Cüce şarlatan açık "tercih" yaptı. Yüksel Eriş, facebook sayfasında Mihrac Ural ile "arkadaş" oldu. Diyorsun.  
Hayatımda görmediğim tanımadığım biridir Mihraç onun hakkında ki düşüncemi de söylemiş olmama rağmen
Şimdi soruyorum  benim sevgili ağabeyim İnsanların onuruyla oynuyorsun  demediklerini demiş ,yapmış yakıştırması  yapıp insanları  kandırmaya çalışıyorsun  ölene neden  o değil de diğeri  öldü deyip kafaları karıştırıyorsun   yetmiyormuş gibi benim engelli (Kambur) olduğumu  bildiğin için  

böyle resimler koyarak beni katagorize etmek rencide etmeye çalışıyorsun (gerçi ben bunları çoktan aştım Öğretmen olmuşsun sen hala aşamamışsın )Özürümle dalga geçiyorsun   bunun adına da ağabeylik diyorsun Gücün diğerlerine yetmediği için mi  benden çıkarıyorsun kızgınlığının acısını .

Benim ağzımdan birtane çirkin bir kelime hakaret tehdit  çıkmış mı  sana söylemiş miyim  ben nerede senin üzerine gelmişim her ağzını açtığında hasa  hüso deme ihtiyacı duyuyorsun  yüksel in mezarına koyduğun ambargonu benim kimle arkadaşlık etmem konusunda damı  uygulamak istiyorsun  senin kimle kavgan varsa var bu beni bağlamaz  benden duyduğun bir kelimem varsa bu hakaretleri  ve bu  aciz  tavrını bana  uygularsın.

Bunca yazından sonra sana yakışıyor mu demeyeceğim  tüm çirkinlikler sana  gerçekten yakışıyor. Armut dibine düşer  medyadaki çirkinliklerin müsebibleriyle  yarışman kendini sevdirebilmen bu yoldan geçtiğini senden öğrenmiş oldum sen asla Yükselin arkadaşı olamasın ben senden her  çirkefliği bekliyorum.

( Hüseyin bir hata yaparsa bu benim hatamdır ) diyorsun ya

Evet şuan sizlere cevap veriyorsam bu senin hatandır bize attığın çamur deryasının ürünüdür ne hata yapıyorsam  müsebbibi tamamen sensin ben senin eserinim mutlu musun .

 Tüm  okuyucuma söylüyorum  Dostlar.

Ben Hüseyin ERİŞ   
burada yaptığım  Ailem adına  bu leş kokan ağızlardan
Yükseli çıkarıp almak.
 Devrimci Acilci  Yükseli değil
Ağabeyim Yüksel i Anlatmak yazmak tır .  

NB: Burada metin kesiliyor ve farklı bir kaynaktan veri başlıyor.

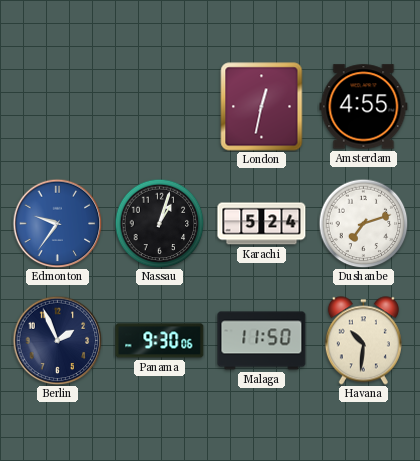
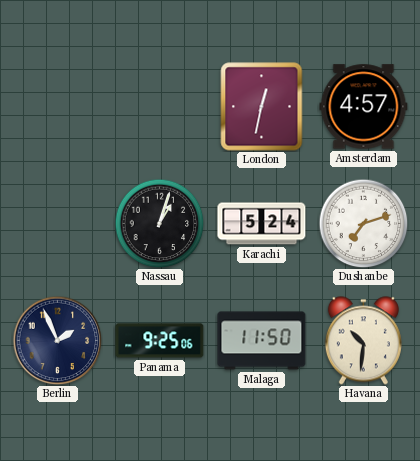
Amsterdam: 4:55 -> 4:57
Edmonton: 9:36 -> none
Panama: 9:30 -> 9:25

Görüyorum ki  Ülkede konuşma özgürlüğü yok  konuşanı hapsediyorlar diyen diller kendileri için bir şey yazıldığında hemen demogoji  hemen karalama  ve çamur atmak yoluyla korkutup susturmak istiyorlar ve bunlar Kendilerini Devrimin önderleri olduklarını anlatmaya çalışıyorlar.

 Beyler siz ne menem kişi olursanız olun Yüksel bizim Ailemizin  oğlu ve  benim de ağabeyim ben yükseli yazarım siz  dişlerinizi fırçalamadan ağzınızı yıkamadan ağzınıza almayın ve yazmayın .  
Görüyorum ki Yüksel hoca bile arkadaş seçerken yanıla biliyormuş. Binbir surat Atilla- korkak Fehmi - Yükselin varlığını yok saydırıp eminim yakında çamur atma aşamasına da gelecek olan Engin ve pazarlamacılığı kitapçılıktan başlayıp site pazarlamasına kadar geliştiren Cahiti bile arkadaş olarak görme yanılgısına kapılabiliyormuş.
 İnsandır yapar ama unutulmamalı ki bugün Ölüm yıl dönümü nedeniyle yurt dışından ve içinden gelen 200 civarında dostu arkadaşı toplanıp  O bizim temizlik dürüstlük timsali hocamızdır   demezler gelmezlerdi  Çocuklarına  Mahir  İlker Yüksel ismini koymazlardı  lağım kokan kelimeler kullanan dilleriniz ve kin dolu yüreğiniz yüzünden emin olun bırakın isminizin  konulmasını mezarınıza gelecek bir kişi bile bulamayacaksınız.
 Kime ne anlattığınızı sanıyorsunuz beyler  .

H a   sahi Cahit ağabeyim bir yazısında
Bu saatten sonra, Yüksel Eriş'in mezarını bile bir daha ziyaret etmem diyor  bende lütfen demek istiyorum ama Cahit kadar  yetkili sayamıyorum kendimi ve  herkese açık sevenleri gelsin  diyorum.



Yüksel ERİŞ in dostu olanlara bin selam.